Para o MP, esses elementos podem indicar deficiência nos mecanismos de controle interno e na condução das contratações emergenciais.
Atuação conjunta de órgãos de controle
A ação é resultado de apurações que contaram com o apoio de diferentes órgãos de fiscalização e investigação, incluindo o Tribunal de Contas do Estado de São Paulo e a Polícia Federal, além de análises técnicas do Centro de Apoio à Execução (CAEx) do próprio Ministério Público.
Os levantamentos indicam que os itens analisados apresentaram valores acima da média de mercado, com variações consideradas relevantes pelos órgãos técnicos.
Possíveis vínculos e ampliação do objeto da investigação
A Promotoria também aponta a necessidade de aprofundamento quanto à eventual existência de vínculos entre fornecedores e agentes públicos, hipótese que, caso confirmada, pode influenciar no enquadramento jurídico das condutas analisadas.
Empresas citadas na ação, como Promedi Distribuidora e Cirúrgica Caraguá, além de pessoas físicas a elas relacionadas, integram o polo passivo do processo.
Enquadramento jurídico e possíveis sanções
A ação civil pública envolve supostas violações à legislação de improbidade administrativa e à Lei Anticorrupção Empresarial. Em caso de condenação, as penalidades podem incluir ressarcimento ao erário, aplicação de multas, suspensão de direitos políticos e restrições para contratar com o poder público.

Contexto das contratações emergenciais
As aquisições ocorreram em um cenário de emergência sanitária, no qual a legislação permitiu a dispensa de licitação para agilizar a obtenção de insumos essenciais.

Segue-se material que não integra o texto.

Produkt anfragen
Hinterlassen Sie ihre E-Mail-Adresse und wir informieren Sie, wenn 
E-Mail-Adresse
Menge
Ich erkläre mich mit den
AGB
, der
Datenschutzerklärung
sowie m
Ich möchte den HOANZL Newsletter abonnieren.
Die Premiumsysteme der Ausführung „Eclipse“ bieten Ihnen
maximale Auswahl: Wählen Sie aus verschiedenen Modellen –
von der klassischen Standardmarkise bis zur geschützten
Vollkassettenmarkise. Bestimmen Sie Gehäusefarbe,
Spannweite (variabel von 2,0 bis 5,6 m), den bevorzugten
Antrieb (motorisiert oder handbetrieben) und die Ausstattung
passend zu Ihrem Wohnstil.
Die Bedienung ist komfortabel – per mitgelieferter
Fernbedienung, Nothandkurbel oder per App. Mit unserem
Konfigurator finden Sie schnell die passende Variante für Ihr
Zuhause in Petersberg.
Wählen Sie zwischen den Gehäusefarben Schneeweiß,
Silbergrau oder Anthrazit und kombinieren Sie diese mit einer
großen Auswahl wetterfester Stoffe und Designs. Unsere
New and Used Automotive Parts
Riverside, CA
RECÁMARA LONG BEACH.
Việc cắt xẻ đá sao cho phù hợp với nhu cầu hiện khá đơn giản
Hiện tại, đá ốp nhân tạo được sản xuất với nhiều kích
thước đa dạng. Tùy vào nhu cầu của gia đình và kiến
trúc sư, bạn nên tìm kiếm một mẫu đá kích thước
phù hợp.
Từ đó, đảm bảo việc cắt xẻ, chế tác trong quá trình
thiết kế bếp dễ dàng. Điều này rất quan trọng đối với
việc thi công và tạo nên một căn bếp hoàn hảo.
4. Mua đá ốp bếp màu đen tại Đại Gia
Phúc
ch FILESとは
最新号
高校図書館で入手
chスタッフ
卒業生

Ainda assim, conforme destaca o Ministério Público, permanecia a obrigatoriedade de observância dos princípios da legalidade, economicidade e transparência.

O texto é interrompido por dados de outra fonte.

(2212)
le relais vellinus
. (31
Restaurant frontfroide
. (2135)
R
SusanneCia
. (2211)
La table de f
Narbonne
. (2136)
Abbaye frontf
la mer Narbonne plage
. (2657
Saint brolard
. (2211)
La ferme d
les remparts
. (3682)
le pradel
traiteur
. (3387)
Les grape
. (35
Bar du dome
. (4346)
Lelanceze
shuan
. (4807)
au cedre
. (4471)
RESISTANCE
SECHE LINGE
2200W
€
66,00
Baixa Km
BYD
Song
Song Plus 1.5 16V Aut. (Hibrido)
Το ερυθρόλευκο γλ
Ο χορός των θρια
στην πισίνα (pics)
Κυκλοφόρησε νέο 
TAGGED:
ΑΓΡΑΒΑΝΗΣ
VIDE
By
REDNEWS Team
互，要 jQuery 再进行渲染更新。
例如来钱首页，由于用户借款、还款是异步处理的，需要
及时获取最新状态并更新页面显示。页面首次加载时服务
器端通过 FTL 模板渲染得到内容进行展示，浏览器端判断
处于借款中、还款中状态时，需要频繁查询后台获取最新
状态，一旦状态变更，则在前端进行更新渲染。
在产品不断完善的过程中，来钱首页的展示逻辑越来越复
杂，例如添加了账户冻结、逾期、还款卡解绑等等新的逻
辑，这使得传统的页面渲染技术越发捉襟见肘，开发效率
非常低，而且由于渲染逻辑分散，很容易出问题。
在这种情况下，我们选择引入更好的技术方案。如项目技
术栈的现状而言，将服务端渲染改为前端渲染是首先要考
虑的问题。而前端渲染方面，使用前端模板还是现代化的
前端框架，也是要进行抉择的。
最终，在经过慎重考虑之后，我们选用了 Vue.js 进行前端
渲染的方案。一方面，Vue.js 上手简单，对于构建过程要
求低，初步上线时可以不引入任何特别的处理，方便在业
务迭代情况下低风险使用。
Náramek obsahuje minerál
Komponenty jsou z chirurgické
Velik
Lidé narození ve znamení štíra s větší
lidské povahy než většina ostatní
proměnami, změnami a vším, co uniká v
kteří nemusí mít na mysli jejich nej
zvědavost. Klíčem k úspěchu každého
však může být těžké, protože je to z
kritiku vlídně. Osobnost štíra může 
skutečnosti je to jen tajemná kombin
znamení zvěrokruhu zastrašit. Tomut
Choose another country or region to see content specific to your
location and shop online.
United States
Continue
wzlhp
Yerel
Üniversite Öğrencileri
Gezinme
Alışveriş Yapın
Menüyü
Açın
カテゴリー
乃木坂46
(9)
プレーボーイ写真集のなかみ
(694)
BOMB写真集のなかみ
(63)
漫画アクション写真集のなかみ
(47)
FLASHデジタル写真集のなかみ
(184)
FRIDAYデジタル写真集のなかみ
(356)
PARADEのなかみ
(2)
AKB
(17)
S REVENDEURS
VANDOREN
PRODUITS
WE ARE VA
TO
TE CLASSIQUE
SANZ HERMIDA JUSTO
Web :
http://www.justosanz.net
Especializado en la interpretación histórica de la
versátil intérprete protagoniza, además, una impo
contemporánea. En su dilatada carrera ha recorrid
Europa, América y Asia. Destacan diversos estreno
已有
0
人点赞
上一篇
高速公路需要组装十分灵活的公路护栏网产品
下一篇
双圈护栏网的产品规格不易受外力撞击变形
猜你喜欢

Tramitação e direito à defesa
O processo encontra-se em fase inicial de tramitação no Judiciário. Os citados ainda serão formalmente notificados para apresentação de defesa, sendo assegurados o contraditório e a ampla defesa, conforme previsto na Constituição Federal.
Repercussão
O caso projeta impacto no cenário político-administrativo local ao trazer à discussão a condução das políticas públicas durante a pandemia e os mecanismos de controle adotados em situações excepcionais.